Data entries
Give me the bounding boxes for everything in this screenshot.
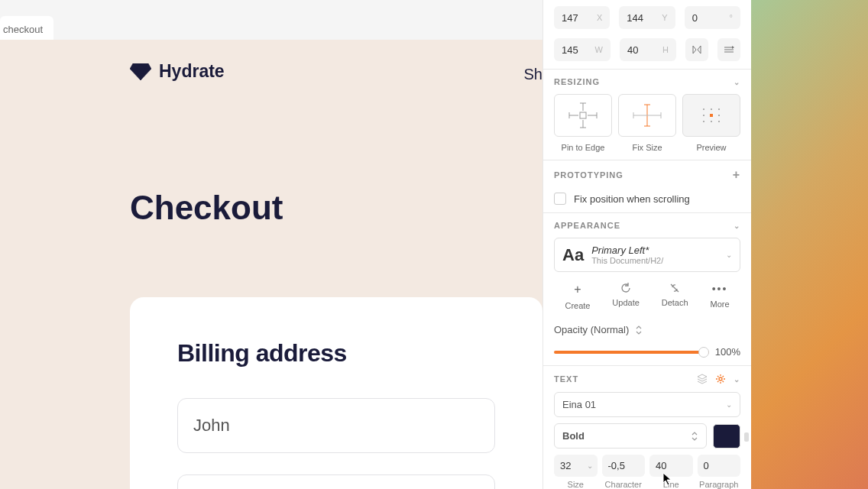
rotation-label: ° [730,13,733,22]
text-style-selector[interactable]: Aa Primary Left* This Document/H2/ ⌄ [554,238,740,272]
fix-scroll-checkbox[interactable] [554,193,566,205]
prototyping-section: PROTOTYPING + Fix position when scrollin… [543,160,751,213]
aa-icon: Aa [562,245,584,265]
opacity-value: 100% [715,346,740,358]
prototyping-title: PROTOTYPING [554,170,623,180]
font-family-selector[interactable]: Eina 01 ⌄ [554,392,740,417]
inspector-panel: X Y ° W H [542,0,751,489]
preview-button[interactable]: Preview [682,94,740,152]
svg-point-24 [719,377,722,381]
gear-icon[interactable] [715,374,726,384]
line-label: Line [649,480,693,489]
chevron-down-icon[interactable]: ⌄ [734,375,740,384]
layers-icon[interactable] [697,374,708,384]
y-input-wrap: Y [619,6,675,29]
create-style-button[interactable]: + Create [565,283,590,310]
text-section: TEXT ⌄ Eina 01 ⌄ Bold ⌄ [543,366,751,489]
diamond-icon [130,63,151,80]
add-prototype-button[interactable]: + [733,168,740,182]
style-name: Primary Left* [591,244,718,256]
chevron-down-icon: ⌄ [726,251,732,259]
text-title: TEXT [554,374,578,384]
chevron-down-icon[interactable]: ⌄ [734,222,740,230]
line-height-input[interactable] [656,460,687,471]
update-label: Update [612,298,639,307]
flip-horizontal-button[interactable] [685,38,708,61]
flip-horizontal-icon [691,44,702,55]
update-style-button[interactable]: Update [612,283,639,310]
rotation-input-wrap: ° [685,6,740,29]
svg-point-17 [711,108,712,110]
detach-label: Detach [662,298,688,307]
stepper-icon [691,431,698,442]
dots-icon: ••• [712,283,728,295]
line-height-input-wrap [649,455,693,477]
svg-point-19 [703,115,704,116]
size-label: Size [554,480,598,489]
paragraph-spacing-input[interactable] [704,460,735,471]
font-weight-selector[interactable]: Bold [554,423,707,449]
svg-rect-0 [580,112,586,118]
first-name-field[interactable] [193,416,479,436]
flip-vertical-icon [724,44,734,55]
svg-point-21 [703,121,704,122]
y-label: Y [662,13,667,22]
stepper-icon[interactable] [635,325,643,335]
svg-point-23 [718,121,720,122]
x-label: X [597,13,602,22]
height-label: H [662,45,669,54]
text-color-swatch[interactable] [713,424,740,449]
height-input-wrap: H [620,38,676,61]
slider-thumb[interactable] [698,347,709,358]
unlink-icon [669,283,680,293]
width-label: W [595,45,603,54]
pin-to-edge-button[interactable]: Pin to Edge [554,94,612,152]
character-label: Character [602,480,646,489]
plus-icon: + [574,283,581,296]
page-title: Checkout [130,189,283,227]
brand: Hydrate [130,61,225,82]
opacity-slider[interactable] [554,351,709,354]
svg-rect-15 [710,114,713,117]
artboard[interactable]: Hydrate Sh Checkout Billing address [0,40,542,489]
flip-vertical-button[interactable] [717,38,740,61]
refresh-icon [620,283,631,293]
tab-checkout[interactable]: checkout [0,16,53,40]
fix-size-label: Fix Size [632,143,662,152]
svg-point-20 [718,115,720,116]
brand-name: Hydrate [159,61,225,82]
design-canvas[interactable]: checkout Hydrate Sh Checkout Billing add… [0,0,542,489]
billing-heading: Billing address [177,339,495,368]
paragraph-label: Paragraph [698,480,741,489]
character-spacing-input[interactable] [608,460,640,471]
pin-to-edge-label: Pin to Edge [562,143,605,152]
rotation-input[interactable] [692,12,733,24]
detach-style-button[interactable]: Detach [662,283,688,310]
resizing-title: RESIZING [554,77,600,86]
svg-point-18 [718,108,720,110]
preview-thumb [682,94,740,137]
fix-scroll-label: Fix position when scrolling [574,193,690,205]
nav-link-shop[interactable]: Sh [524,66,542,83]
fix-size-button[interactable]: Fix Size [618,94,676,152]
chevron-down-icon[interactable]: ⌄ [587,461,593,470]
more-label: More [710,300,729,309]
appearance-title: APPEARANCE [554,221,620,230]
font-family-value: Eina 01 [562,399,596,410]
paragraph-spacing-input-wrap [698,455,741,477]
chevron-down-icon[interactable]: ⌄ [734,78,740,86]
svg-point-22 [711,121,712,122]
last-name-field-wrap [177,474,495,489]
chevron-down-icon: ⌄ [726,400,732,409]
appearance-section: APPEARANCE ⌄ Aa Primary Left* This Docum… [543,213,751,366]
first-name-field-wrap [177,398,495,453]
billing-card: Billing address [130,297,542,489]
more-style-button[interactable]: ••• More [710,283,729,310]
style-path: This Document/H2/ [591,256,718,265]
background-gradient [750,0,868,489]
font-size-input-wrap: ⌄ [554,455,598,477]
opacity-label: Opacity (Normal) [554,324,629,335]
create-label: Create [565,301,590,310]
character-spacing-input-wrap [602,455,646,477]
fix-size-thumb [618,94,676,137]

▶ AIM OF THE EXERCISE: Among the entries, how many lines hold the word "horizontal"? Please answer with only that number.

▶ WRITTEN ANSWER: 2